Olga Orozco, (1929-1999).
"Hechizera de la memoria" la llamó Jorge Boccanera; y definió su poesía "como un extenso collar de preguntas; al frotarlo aparece un relato, es siempre el mismo y es distinto: una niña despierta en medio de una cacería, corre tanteando las ruinas de otro sueño, una sombra le pisa los talones, debe atravesar una puerta, un muro, encontrar un talismán, una clave. Todo es imposible, pero en medio de la búsqueda se escribe el poema; surge a modo de conjuro".
Maria Rosa Lojo en el prólogo de "Repeticion del sueño", Grandes Poetas, escribió: "Olga Orozco es hoy quizá la voz poética argentina que reúne con mayor plenitud tres condiciones no siempre concurrentes: inconfundible originalidad, ímpetu arrasador y perfección verbal".
Esta inmensa poeta, escritora, periodista colaboró en las revistas: Canto, A partir de cero, Sur, Cabalgata, Anales de Buenos Aires, entre otras.
Su obra ha sido traducida a varios idiomas y ha interesado a críticos y estudiosos tanto en la Argentina como en el exterior. Recientemente, ha sido publicada Su Poesía Completa que incluye un libro póstumo con prólogo de Tamara Tamenszain.

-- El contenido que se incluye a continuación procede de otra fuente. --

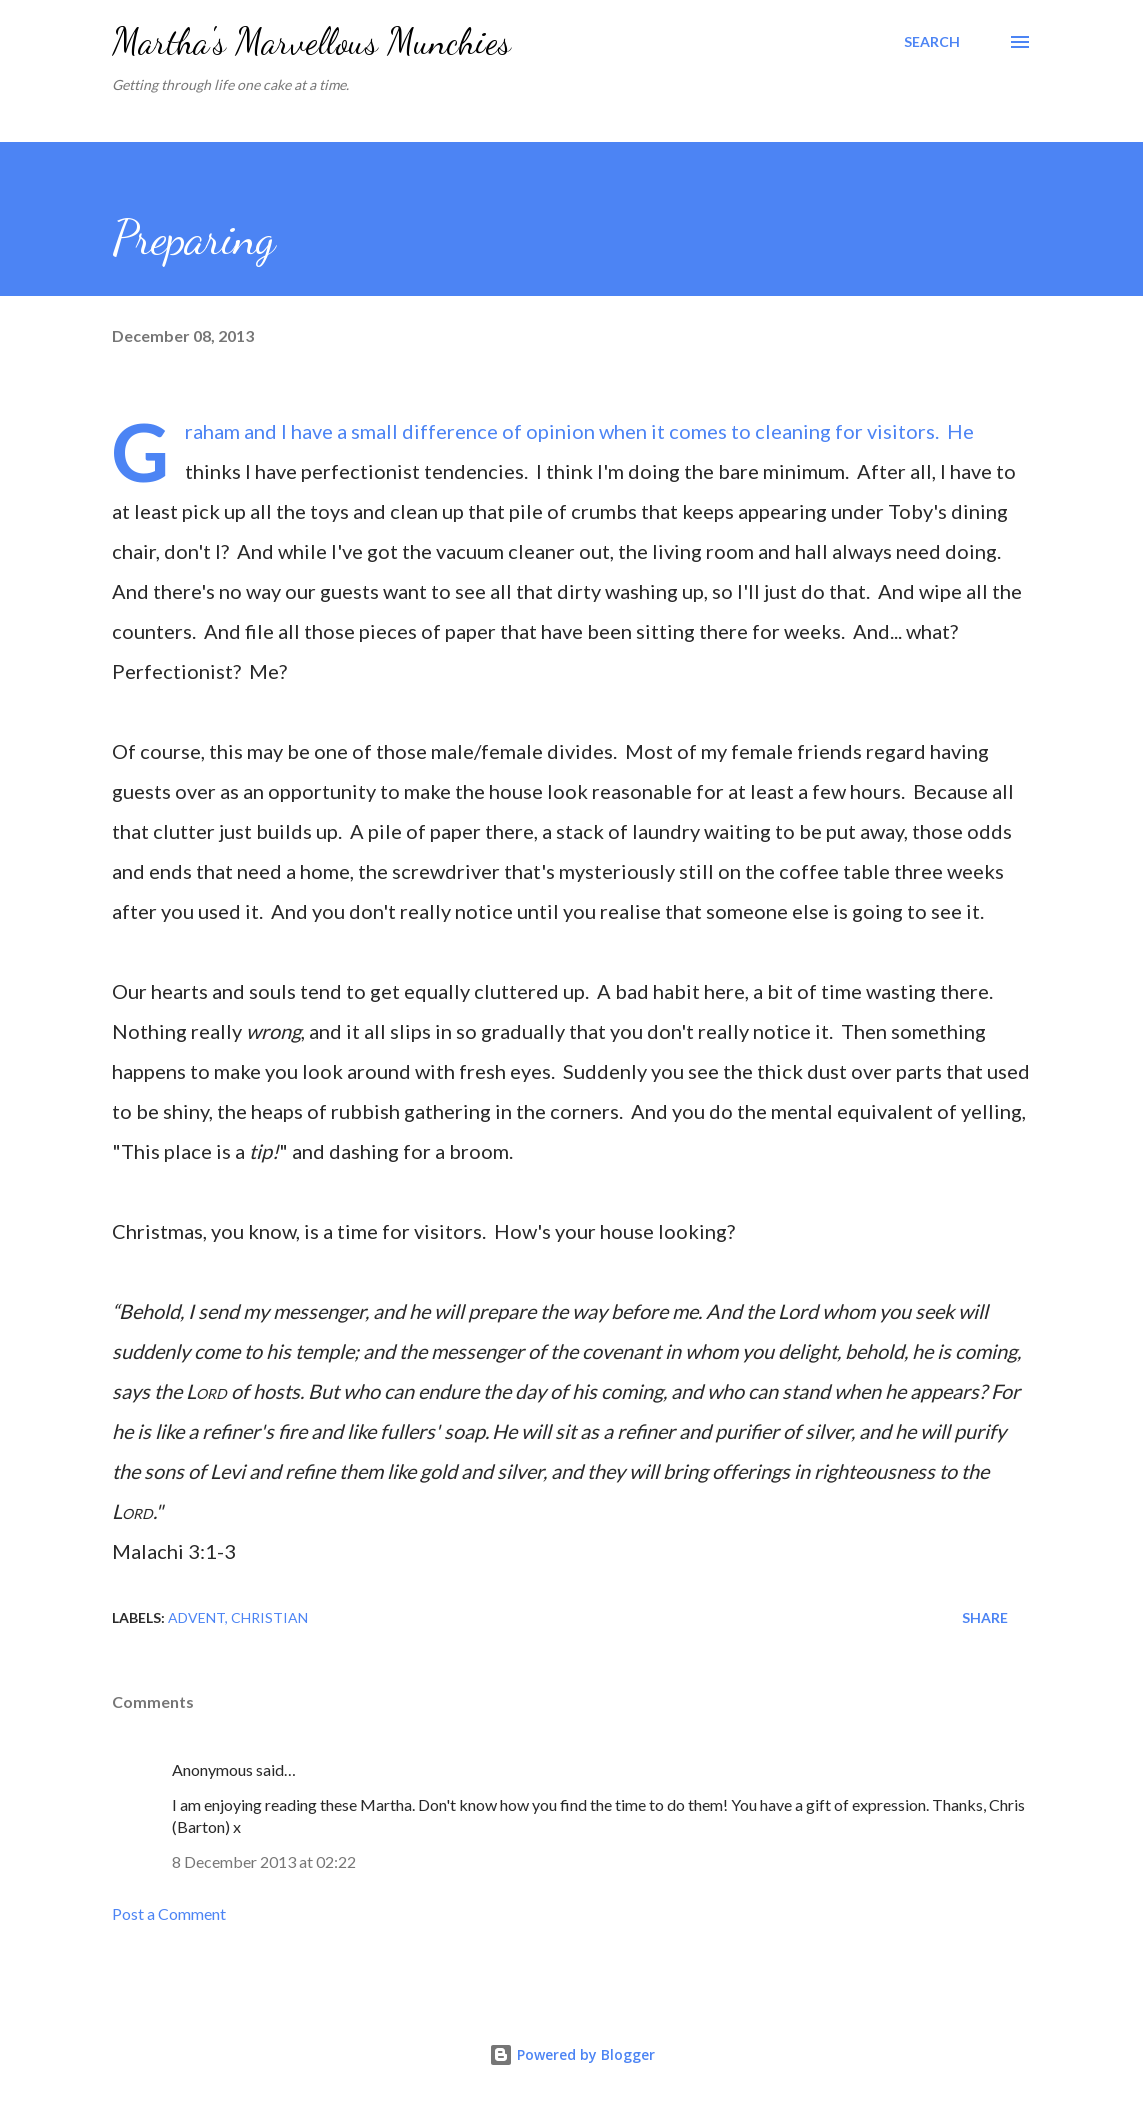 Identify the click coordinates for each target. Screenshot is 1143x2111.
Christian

Obra poética: Desde lejos (1946), Las muertes (1952), Los juegos peligrosos (1962), Museo salvaje (1974), Veintinueve poemas (1975), Cantos a Berenice (1977), Mutaciones de la realidad (1979), La noche a la deriva (1984), En el revés del cielo (1987) y Con esta boca, en este mundo (1984).
Distinciones: «Primer Premio Municipal de Poesía», «Premio de Honor de la Fundación Argentina» 1971, «Gran Premio del Fondo Nacional de las Artes», «Premio Esteban Echeverría», «Gran Premio de Honor» de la SADE, «Premio Nacional de Teatro a Pieza Inédita» en 1972, «Premio Nacional de Poesía» en 1988, «Láurea de Poesía de la Universidad de Turín», «Premio Gabriela Mistral» otorgado por la OEA, «Premio de Literatura Latinoamericana Juan Rulfo» 1998.